Unfortunately I speak from experience here. I spend considerable 
amounts of time on the .NET interface for the current api (for 
divinglog). There were several non-trivial issues (calling conventions, 
interactions with the garbage collector, manual marshaling, etc) that 
required quite some research on my side to figure out why things were 
not working as expected. I'm pretty sure the average .NET developer 
wouldn't be able to get this right either.

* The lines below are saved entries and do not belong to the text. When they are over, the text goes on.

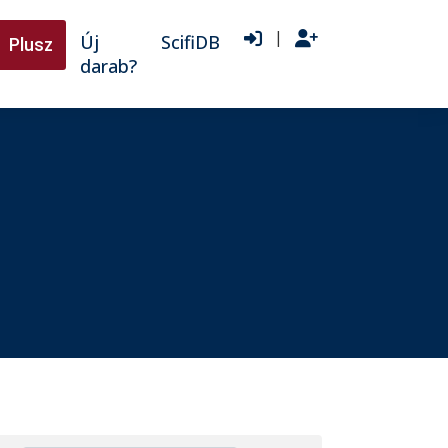
|
Új
ScifiDB
Plusz
darab?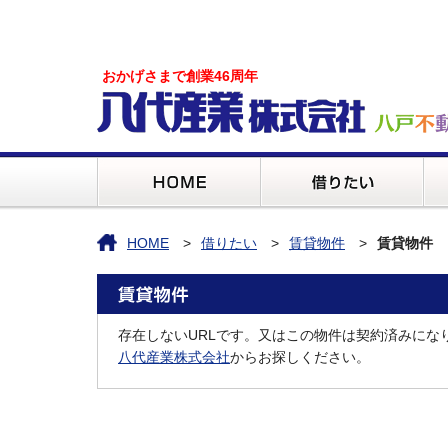
おかげさまで創業46周年
HOME
借りたい
賃貸物件
賃貸物件
存在しないURLです。又はこの物件は契約済みにな
八代産業株式会社
からお探しください。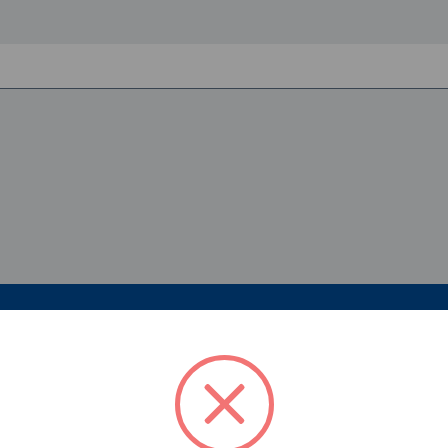
nto sono chiare le informazioni su questa
ina?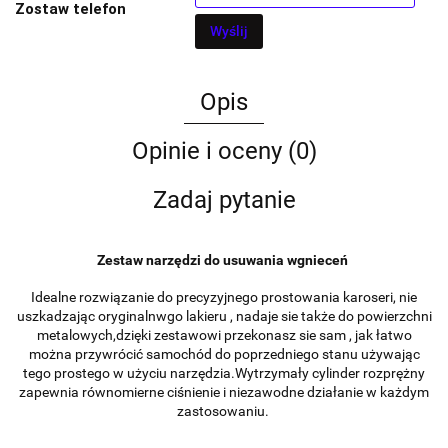
Zostaw telefon
Wyślij
Opis
Opinie i oceny (0)
Zadaj pytanie
Zestaw narzędzi do usuwania wgnieceń
Idealne rozwiązanie do precyzyjnego prostowania karoseri, nie
uszkadzając oryginalnwgo lakieru , nadaje sie także do powierzchni
metalowych,dzięki zestawowi przekonasz sie sam , jak łatwo
można przywrócić samochód do poprzedniego stanu używając
tego prostego w użyciu narzędzia.Wytrzymały cylinder rozprężny
zapewnia równomierne ciśnienie i niezawodne działanie w każdym
zastosowaniu.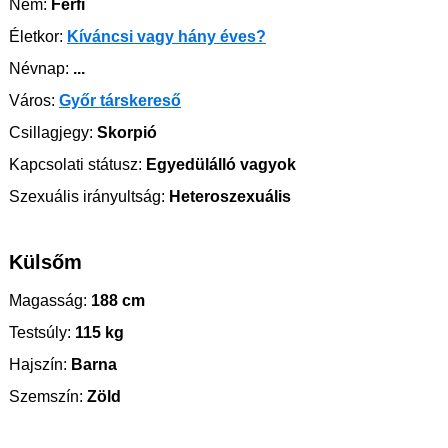
Nem:
Férfi
Életkor:
Kíváncsi vagy hány éves?
Névnap:
...
Város:
Győr társkereső
Csillagjegy:
Skorpió
Kapcsolati státusz:
Egyedülálló vagyok
Szexuális irányultság:
Heteroszexuális
Külsőm
Magasság:
188 cm
Testsúly:
115 kg
Hajszín:
Barna
Szemszín:
Zöld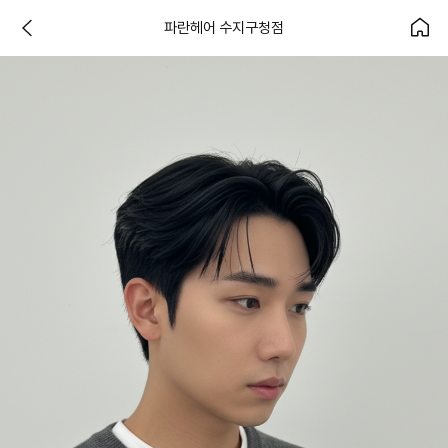
파란헤어 수지구청점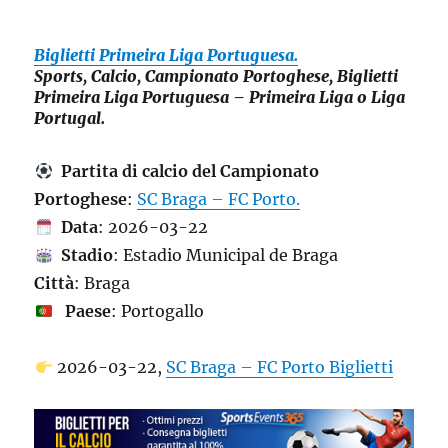
Biglietti Primeira Liga Portuguesa.
Sports, Calcio, Campionato Portoghese, Biglietti
Primeira Liga Portuguesa – Primeira Liga o Liga
Portugal.
Partita di calcio del Campionato
Portoghese
:
SC Braga – FC Porto.
Data
: 2026-03-22
Stadio
: Estadio Municipal de Braga
Città
: Braga
Paese
: Portogallo
2026-03-22,
SC Braga – FC Porto Biglietti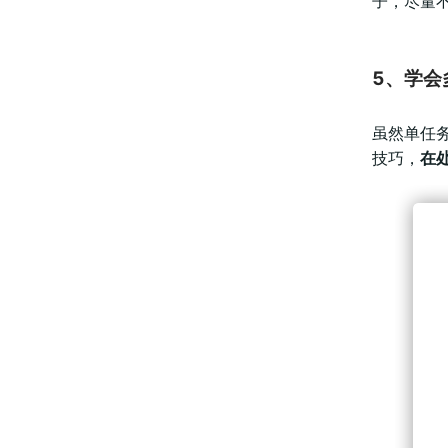
子，尽量
5、学会
虽然单任
技巧，
在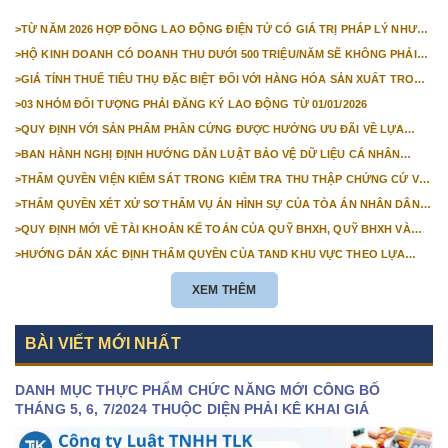
ĐỘNG SẢN TỪ 1/3/2026
>
TỪ NĂM 2026 HỢP ĐỒNG LAO ĐỘNG ĐIỆN TỬ CÓ GIÁ TRỊ PHÁP LÝ NHƯ
VĂN BẢN GIẤY
>
HỘ KINH DOANH CÓ DOANH THU DƯỚI 500 TRIỆU/NĂM SẼ KHÔNG PHẢI
NỘP THUẾ GIÁ TRỊ GIA TĂNG
>
GIÁ TÍNH THUẾ TIÊU THỤ ĐẶC BIỆT ĐỐI VỚI HÀNG HÓA SẢN XUẤT TRONG
NƯỚC NĂM 2026
>
03 NHÓM ĐỐI TƯỢNG PHẢI ĐĂNG KÝ LAO ĐỘNG TỪ 01/01/2026
>
QUY ĐỊNH VỚI SẢN PHẨM PHẦN CỨNG ĐƯỢC HƯỞNG ƯU ĐÃI VỀ LỰA
CHỌN NHÀ THẦU TỪ 01/01/2026
>
BAN HÀNH NGHỊ ĐỊNH HƯỚNG DẪN LUẬT BẢO VỆ DỮ LIỆU CÁ NHÂN
TRƯỚC 01/01/2026
>
THẨM QUYỀN VIỆN KIỂM SÁT TRONG KIỂM TRA THU THẬP CHỨNG CỨ VỤ
ÁN DÂN SỰ CÔNG ÍCH
>
THẨM QUYỀN XÉT XỬ SƠ THẨM VỤ ÁN HÌNH SỰ CỦA TÒA ÁN NHÂN DÂN
CẤP TỈNH TỪ NĂM 2026
>
QUY ĐỊNH MỚI VỀ TÀI KHOẢN KẾ TOÁN CỦA QUỸ BHXH, QUỸ BHXH VÀ
QUỸ BHTN TỪ 01/01/2026
>
HƯỚNG DẪN XÁC ĐỊNH THẨM QUYỀN CỦA TAND KHU VỰC THEO LỰA
CHỌN CỦA NGƯỜI KHỞI KIỆN
XEM THÊM
BÀI VIẾT MỚI NHẤT
DANH MỤC THỰC PHẨM CHỨC NĂNG MỚI CÔNG BỐ
THÁNG 5, 6, 7/2024 THUỘC DIỆN PHẢI KÊ KHAI GIÁ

So I'm not saying we should model after the least common denominator, 
just that we have to take care that whatever api we pick, it should be 
possible to use from other languages. That's why I referred to the 
varargs functions for example.

>> Anyway, I think it's very important to not treat these non C/C++
>> applications as second class citizens, especially because at least 
>> one
>> of them (divinglog) is likely the application with the largest 
>> userbase.
>> So that means all features should be usable from the languages 
>> bindings
>> too.
>
> Certainly. But since these apps are binary-only they live in a 
> somewhat
> different world where they can simply take a random snapshop of
> libdivecomputer, implement all what they want from the API and not 
> worry
> about libdivecomputer changing (or the user picking a different 
> version
> of libdivecomputer). For many other applications life isn't that 
> simple.

The rules for binary compatibility are the same for C and .NET 
applications. If your application depends on symbol X, and you switch 
back to an older library without this symbol, than both the C and .NET 
app will fail. They may fail in some different way, but that doesn't 
matter for this discussion.

> Sure, I could fork libdivecomputer and simply pull whatever version I
> want to rely on into the Subsurface git and tell people to just build
> from that version - but that's not my vision of how software 
> engineering
> across projects should work - I wouldn't want to do that for libxml2,
> glib, gtk, libc... so why should I have to do that for 
> libdivecomputer.
>
> So fundamentally:
>
> If your API does not allow a an application a sane way to detect 
> which
> features are supported and how to conditionally compile for those
> features, then your API is broken.

Sure, that's definitely not what we want :-)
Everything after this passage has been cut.